[Data for processing Boundary: Start]
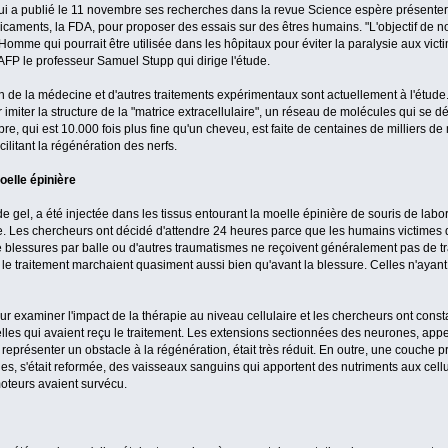
ui a publié le 11 novembre ses recherches dans la revue Science espère présenter 
aments, la FDA, pour proposer des essais sur des êtres humains. "L'objectif de no
'Homme qui pourrait être utilisée dans les hôpitaux pour éviter la paralysie aux vi
'AFP le professeur Samuel Stupp qui dirige l'étude.
en de la médecine et d'autres traitements expérimentaux sont actuellement à l'étud
imiter la structure de la "matrice extracellulaire", un réseau de molécules qui se 
bre, qui est 10.000 fois plus fine qu'un cheveu, est faite de centaines de milliers 
ilitant la régénération des nerfs.
oelle épinière
e gel, a été injectée dans les tissus entourant la moelle épinière de souris de lab
ée. Les chercheurs ont décidé d'attendre 24 heures parce que les humains victimes 
de blessures par balle ou d'autres traumatismes ne reçoivent généralement pas de tr
 le traitement marchaient quasiment aussi bien qu'avant la blessure. Celles n'ayant
r examiner l'impact de la thérapie au niveau cellulaire et les chercheurs ont cons
elles qui avaient reçu le traitement. Les extensions sectionnées des neurones, appe
ut représenter un obstacle à la régénération, était très réduit. En outre, une couche 
es, s'était reformée, des vaisseaux sanguins qui apportent des nutriments aux cellu
teurs avaient survécu.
[Data for processing Boundary: End]
**Problem requirements:** Restate each line above exactly, keeping pictures out.

**Solution for this task:**
ui a publié le 11 novembre ses recherches dans la revue Science espère présenter 
aments, la FDA, pour proposer des essais sur des êtres humains. "L'objectif de no
'Homme qui pourrait être utilisée dans les hôpitaux pour éviter la paralysie aux vi
'AFP le professeur Samuel Stupp qui dirige l'étude.
en de la médecine et d'autres traitements expérimentaux sont actuellement à l'étud
imiter la structure de la "matrice extracellulaire", un réseau de molécules qui se 
bre, qui est 10.000 fois plus fine qu'un cheveu, est faite de centaines de milliers 
ilitant la régénération des nerfs.
oelle épinière
e gel, a été injectée dans les tissus entourant la moelle épinière de souris de lab
ée. Les chercheurs ont décidé d'attendre 24 heures parce que les humains victimes 
de blessures par balle ou d'autres traumatismes ne reçoivent généralement pas de tr
 le traitement marchaient quasiment aussi bien qu'avant la blessure. Celles n'ayant
r examiner l'impact de la thérapie au niveau cellulaire et les chercheurs ont cons
elles qui avaient reçu le traitement. Les extensions sectionnées des neurones, appe
ut représenter un obstacle à la régénération, était très réduit. En outre, une couche 
es, s'était reformée, des vaisseaux sanguins qui apportent des nutriments aux cellu
teurs avaient survécu.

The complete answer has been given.